### Work instruction
Only the lines below from the one containing "サイトマップ (1067, 1731)" to the one containing "Хорошие новости (489, 84)" should be repeated, both included and unchanged.

### Listed records
● ● ●
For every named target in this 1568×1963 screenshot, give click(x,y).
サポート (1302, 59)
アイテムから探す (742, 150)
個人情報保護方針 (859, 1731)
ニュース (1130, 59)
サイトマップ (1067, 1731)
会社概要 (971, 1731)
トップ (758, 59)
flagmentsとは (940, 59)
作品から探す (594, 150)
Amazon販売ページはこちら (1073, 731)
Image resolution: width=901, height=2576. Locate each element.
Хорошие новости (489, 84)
● ● ●
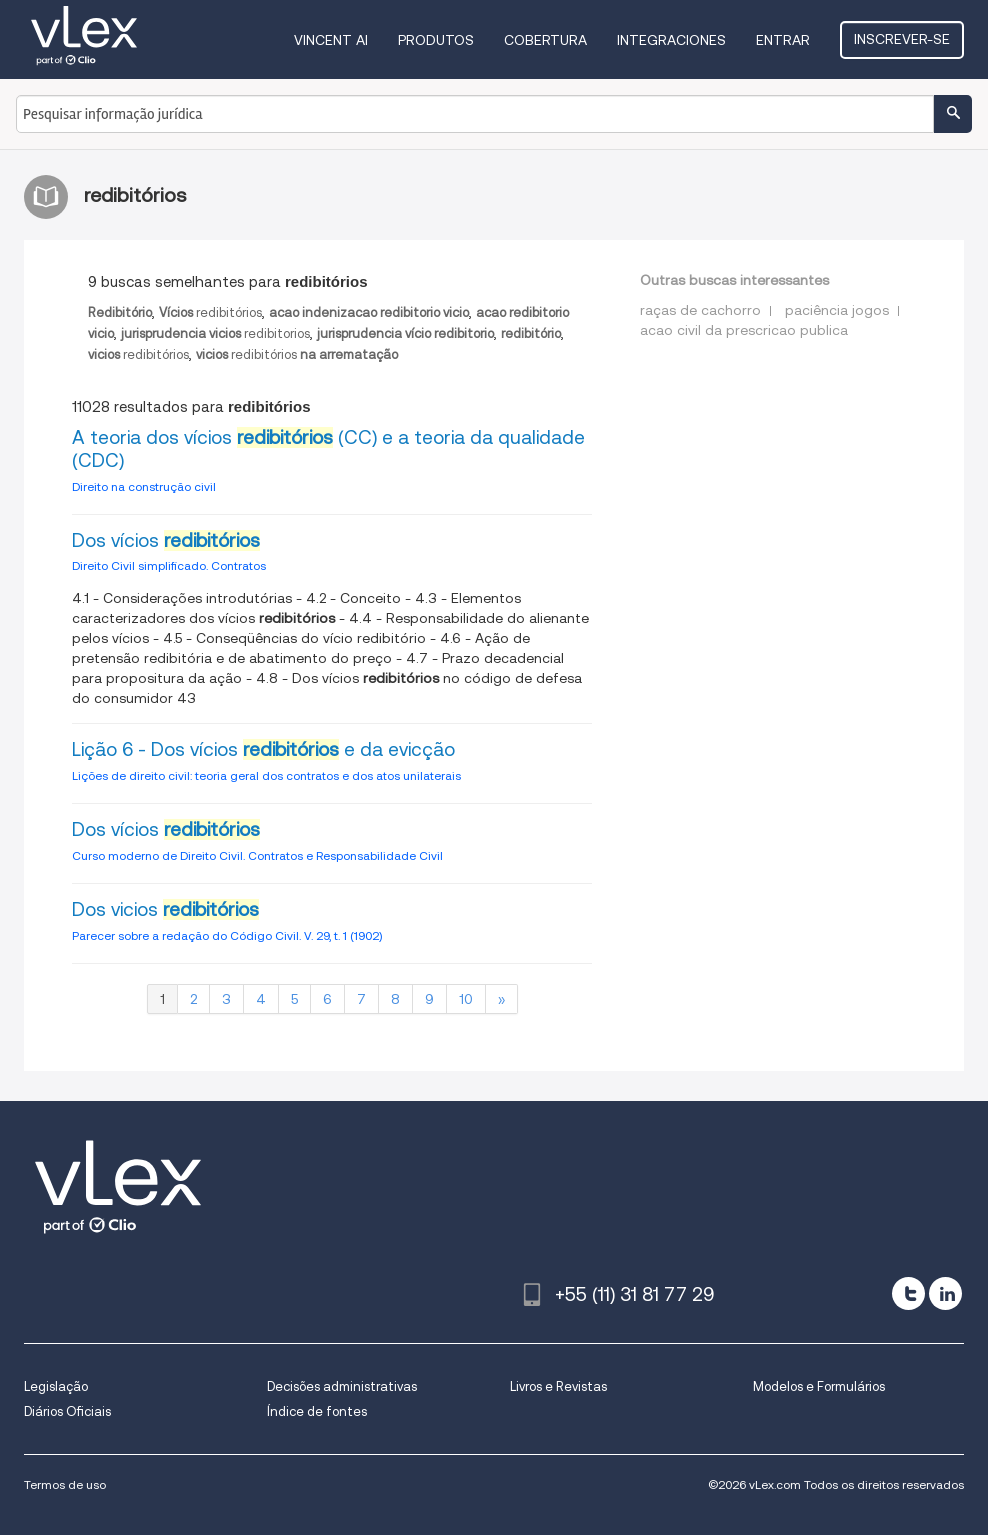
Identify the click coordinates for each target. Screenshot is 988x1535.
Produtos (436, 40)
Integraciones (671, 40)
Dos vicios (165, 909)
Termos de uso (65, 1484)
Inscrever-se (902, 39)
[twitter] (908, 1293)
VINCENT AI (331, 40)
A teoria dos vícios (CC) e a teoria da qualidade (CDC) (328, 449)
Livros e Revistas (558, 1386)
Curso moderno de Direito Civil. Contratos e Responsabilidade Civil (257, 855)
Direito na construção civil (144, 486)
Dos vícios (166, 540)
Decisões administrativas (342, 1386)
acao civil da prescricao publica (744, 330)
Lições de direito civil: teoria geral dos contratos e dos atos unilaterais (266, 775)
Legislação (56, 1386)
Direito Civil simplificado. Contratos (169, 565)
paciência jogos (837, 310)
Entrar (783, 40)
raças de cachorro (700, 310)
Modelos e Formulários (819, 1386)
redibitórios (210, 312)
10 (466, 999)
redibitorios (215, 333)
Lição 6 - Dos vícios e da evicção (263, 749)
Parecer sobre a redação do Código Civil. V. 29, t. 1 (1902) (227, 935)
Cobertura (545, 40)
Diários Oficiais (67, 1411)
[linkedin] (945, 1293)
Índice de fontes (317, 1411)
● ● ●
### Response box
サイトマップ (1067, 1731)
会社概要 (971, 1731)
トップ (758, 59)
flagmentsとは (940, 59)
作品から探す (594, 150)
Amazon販売ページはこちら (1073, 731)
Image resolution: width=901, height=2576. Locate each element.
Хорошие новости (489, 84)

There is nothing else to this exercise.